This film was surly something. The opening and closing scene of this film insures that it would had never been play at a multi-plex near you. Battle in Heaven is a curious piece by Mexican director Carlos Reygadas. Sexually explicit, but largely unerotic, Reygadas explores the human body with a stark realism that isn't always easy on the eye and these actors are real people,...... and it shows.
In this story we have Marco (Marcos Hernandez) who has been a chauffeur for a General of the Army for fifteen years. His unnamed wife (Bertha Ruiz) hawks alarm clocks and pastry in a metro station. Both are middle-aged, unattractive, and overweight, the antithesis of Hollywood glamor. The film is framed by sexual acts, and explicitly realistic Dumont-like sex is sprinkled throughout, apparently designed to tweak our level of comfort rather than turn us on. As part of his job, Marcos chauffeurs the elite General's rebellious young daughter Ana (Anapola Mushkadiz) around town and he is the only one who knows about her secret life, turning tricks in a brothel. To clear the air and perhaps to receive some of her favors, Marcos admits to her that he and his wife kidnapped the baby of a friend and that the baby died accidentally.

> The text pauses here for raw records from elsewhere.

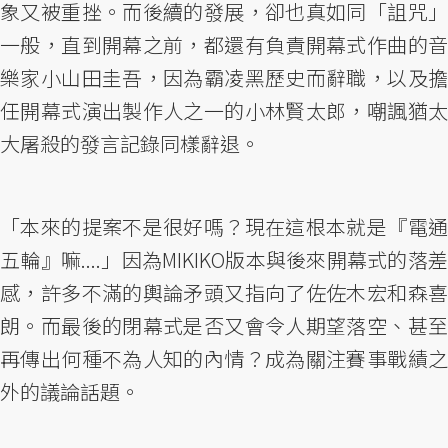
象又被重挫。而後續的發展，卻也真如同「詛咒」
一般，直到開幕之前，都還有負責開幕式作曲的音
樂家小山田圭吾，因為霸凌黑歷史而辭職，以及擔
任開幕式演出製作人之一的小林賢太郎，嘲諷猶太
大屠殺的發言記錄同樣辭退。
「本來的提案不是很好嗎？現在這根本就是『電通
五輪』嘛....」因為MIKIKO版本與後來開幕式的落差
感，許多不滿的輿論矛頭又指向了佐佐木宏和森喜
朗。而最後的閉幕式是否又會令人期望落空、甚至
再傳出何種不為人知的內情？成為關注賽事戰績之
外的議論話題。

Transcending racial taboos and class differences, Ana agrees to have sex with her driver but tells him to turn himself in to the police. Persuaded by his wife, however, he decides to wait until after the procession of Catholics to the shrine of the Lady of Guadeloupe.
Reygadas challenges our visual ideals about screen sex by zooming in on Marcos's flabby physique and his wife's pimpled, varicose veined flesh. There's no getting around the fact that neither of them were at the front of the queue when good looks were given out, and in many respects Reygadas has done something unique here with the sex scenes. But the end result of his experimentation serves as a distraction from the principle story and only adds to the alienation we're already beginning to feel towards his expressionless, unfathomable characters. They're totally lifeless and did not even engage me at all. I found myself wondering how much time had passed and wishing for shots to complete rather than watching the same shot for the next ten to fifteen seconds. A feeling I felt once before with The House of Mirth.
The music was sort of interesting and I read that the director spent 7 weeks just on the sound. My guess, two weeks on the rest of the film. Personally this film could of been told in under thirty minutes. The rest comprises of long, slow moving shots of people walking, standing, corridors, buildings, scenery, and non too erotic sex. Now when I talk about slow shots, I am talking about a five to ten second slow pan showing a character turn their head one way, followed by another long shot of their head turning the other way and the camera turning again. Or the excruciating scenes of characters just standing and looking. It was difficult to wait for the camera to catch up. The movie needed so much more editing, as it stand it would bring it down to a short, but there were many aspects of the story that could have actually been attempted to be explored on screen, even in a minimalist way. You better off watching another Mexican films like "Lolo," "Vera," "Japon," Pulque's Song" or a favorite of mine "Amores Perros."